Voyant les troupes vieillir et n’envisageant pas comment elles pourraient maintenir la cadence (et encore moins l’augmenter) pour répondre à ces attentes considérables, il a préféré passer à autre chose, non sans ajouter une quatrième Coupe Stanley consécutive et un autre Trophée Vézina (partagé avec Michel Larocque) à la fin de la saison.  Jamais Dryden n’emploie de tels mots, mais en lisant ceci, j’ai eu l’impression qu’en traversant une ligne, l’exigence d’un public devient de l’ingratitude, ligne qu’a allègrement franchi le très gâté public montréalais (15 Coupes en 24 ans). Exigence qui, à mes yeux, a éventuellement aussi coûté cher aux Alouettes et aux Expos.

Sur une base plus macro, Dryden réfléchit au sujet de la violence dans le hockey, de l’influence des Soviétiques et de l’importance du hockey dans la culture canadienne. Il s’attarde aussi à la tentative ratée d’américanisation du hockey, avec les expansions à tous crins des années 1970, qui culmine avec l’échec médiatique de la Coupe du défi.

Dryden démontre également que pendant ses années à Montréal, ville qu’il a appréciée, il n’a pas vécu dans une bulle. Considérant le Montréal anglophone petit et restreint, il se devait d’embrasser la ville au complet, côté franco inclus. Politiquement en ébullition, il a vu le déroulement des années 1970 au Québec. On sent qu’il comprend ce qui s’y passe et qu’il s’y intéresse. Il parle du rôle identitaire des Canadiens au Québec, de la dynamique franco/anglo de la chambre et de la montée du Parti québécois.

Il mentionne aussi son passage à l’émission de Lise Payette, Appelez-moi Lise, en 1972, où il a angoissé, croyant que son français n’était pas assez bon (comme c’est souvent le cas chez les anglophones). Bien sûr qu’il n’a pas la même éloquence en français qu’en anglais, mais il demeure qu’on lui a parlé positivement de cette entrevue pendant des années.

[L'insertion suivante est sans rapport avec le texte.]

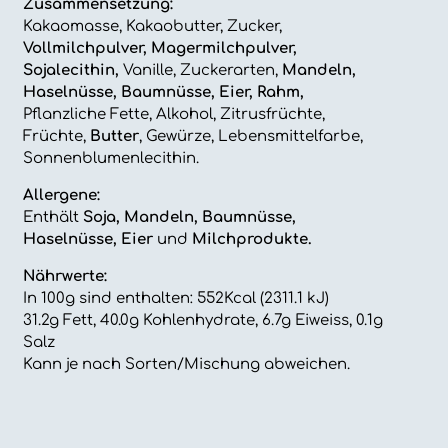
Zusammensetzung:
Kakaomasse, Kakaobutter, Zucker,
Vollmilchpulver, Magermilchpulver,
Sojalecithin,
Vanille, Zuckerarten,
Mandeln,
Haselnüsse, Baumnüsse, Eier, Rahm,
Pflanzliche Fette, Alkohol, Zitrusfrüchte,
Früchte,
Butter
, Gewürze, Lebensmittelfarbe,
Sonnenblumenlecithin.
Allergene:
Enthält
Soja, Mandeln, Baumnüsse,
Haselnüsse, Eier
und
Milchprodukte.
Nährwerte:
In 100g sind enthalten: 552Kcal (2311.1 kJ)
31.2g Fett, 40.0g Kohlenhydrate, 6.7g Eiweiss, 0.1g
Salz
Kann je nach Sorten/Mischung abweichen.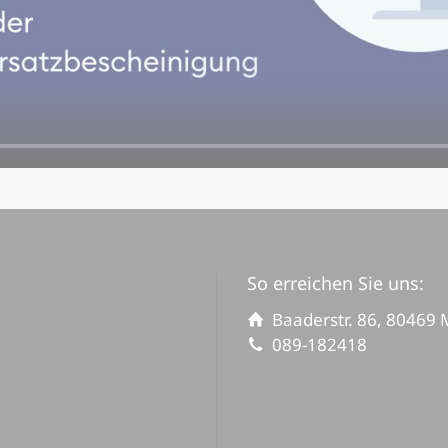
So erreichen Sie uns:
Baaderstr. 86, 80469
089-182418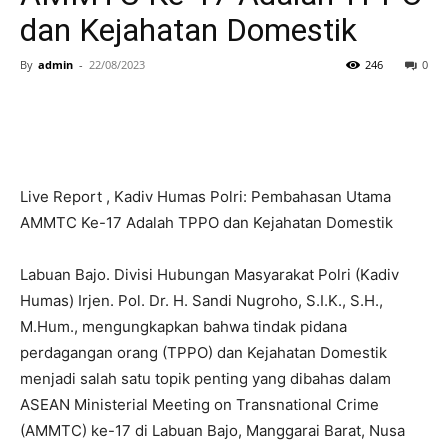
dan Kejahatan Domestik
By
admin
-
22/08/2023
246
0
Live Report , Kadiv Humas Polri: Pembahasan Utama
AMMTC Ke-17 Adalah TPPO dan Kejahatan Domestik
Labuan Bajo. Divisi Hubungan Masyarakat Polri (Kadiv
Humas) Irjen. Pol. Dr. H. Sandi Nugroho, S.I.K., S.H.,
M.Hum., mengungkapkan bahwa tindak pidana
perdagangan orang (TPPO) dan Kejahatan Domestik
menjadi salah satu topik penting yang dibahas dalam
ASEAN Ministerial Meeting on Transnational Crime
(AMMTC) ke-17 di Labuan Bajo, Manggarai Barat, Nusa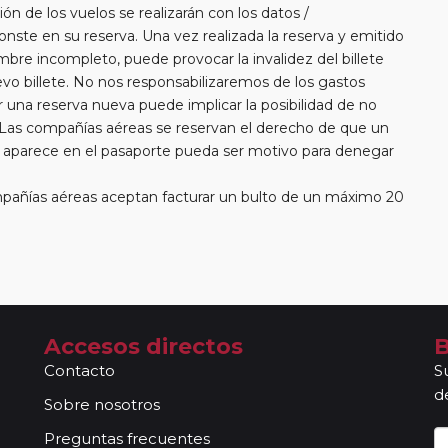
ión de los vuelos se realizarán con los datos /
nste en su reserva. Una vez realizada la reserva y emitido
ombre incompleto, puede provocar la invalidez del billete
vo billete. No nos responsabilizaremos de los gastos
una reserva nueva puede implicar la posibilidad de no
 Las compañías aéreas se reservan el derecho de que un
e aparece en el pasaporte pueda ser motivo para denegar
añías aéreas aceptan facturar un bulto de un máximo 20
erá abonar directamente el exceso de equipaje a la
rde que en estos circuitos no dispondrá de servicio de
aeropuerto/ estación de tren.
 libres para poder disfrutar por su cuenta en las ciudades
as, no estarán acompañados de nuestros guías. En caso de
 en base a los datos/ documentación entregada.
Accesos directos
B
 "A Compartir" de viajeros individuales en todos nuestros
Contacto
S
o un suplemento de 35 Euros / 45 USD. No se aceptarán
d
ipaquetes", y los viajes combinados con crucero, paquetes
Sobre nosotros
por Oriente Medio, Asia y África. Tampoco se aceptan
Preguntas frecuentes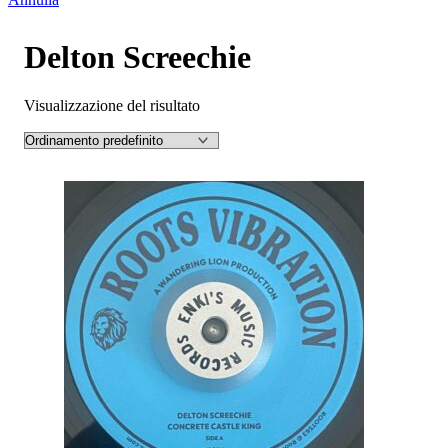
Delton Screechie
Visualizzazione del risultato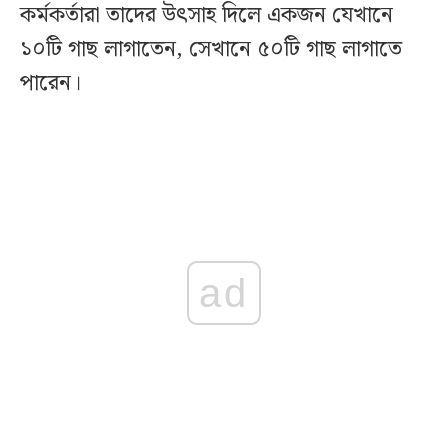
কর্মকর্তারা তাদের উৎসাহ দিলে একজন যেখানে
১০টি গাছ লাগাতেন, সেখানে ৫০টি গাছ লাগাতে
পারেন।
ad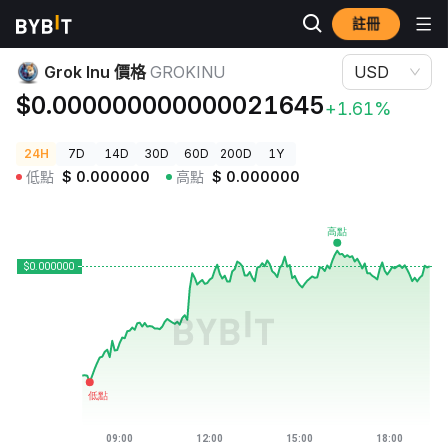
註冊
加密貨幣價格
Grok Inu 價格 GROKINU
Grok Inu 價格
GROKINU
USD
$0.000000000000021645
+1.61%
24H
7D
14D
30D
60D
200D
1Y
低點
$
0.000000
高點
$
0.000000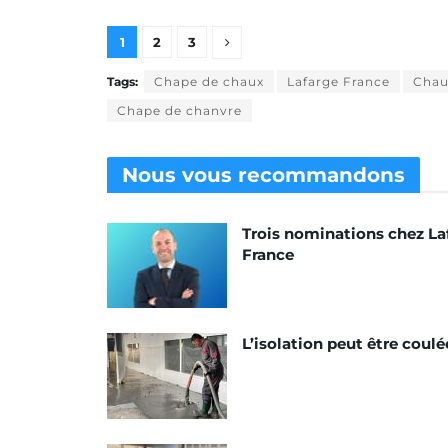
1
2
3
Tags:
Chape de chaux
Lafarge France
Chau
Chape de chanvre
Nous vous
recommandons
Trois nominations chez La
France
L’isolation peut être coulé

Lors de la réédition de 2003, vingt ans après sa sortie, un chapitre a été ajouté où il couvre la fin de la domination des Canadiens, le rôle croissant de l’argent et l’impact qu’a eu Wayne Gretzky. Il fait également l’inventaire de tous ses anciens coéquipiers qui occupaient des postes dans la LNH incluant, à sa grande surprise, Steve Shutt, qui a été assistant-entraîneur.

À noter que la traduction a été refaite en 2008, puisque celle-ci n'était pas à la hauteur aux yeux de Dryden, et confirmé par mon collègue Kirk McLean.  Donc, à garder en tête si vous magasinez du côté des livres d'occasion.

Il s’agit donc d’un livre qui ratisse large, réfléchi, franc, écrit dans un style assez littéraire et qui offre un accès privilégié à tout ce qui touche de près ou de loin au hockey. Le fait qu’il se passe au sein des Canadiens ajoute bien sûr à l’intérêt, puisque les références nous sont plus familières, autant au niveau sportif que sociologique.

À lire donc, si ce n’est pas encore fait.

Source :

Dryden, Ken, The Game, HarperCollins, Toronto, 1983 (réédition de 2013),

"The Top 100 Sports Books of All Time" de Pete McEntegart, L. Jon Wertheim, Gene Menez et Mark Bechtel, December 16, 2002, Sports Illustrated (sportsillustrated.cnn.com).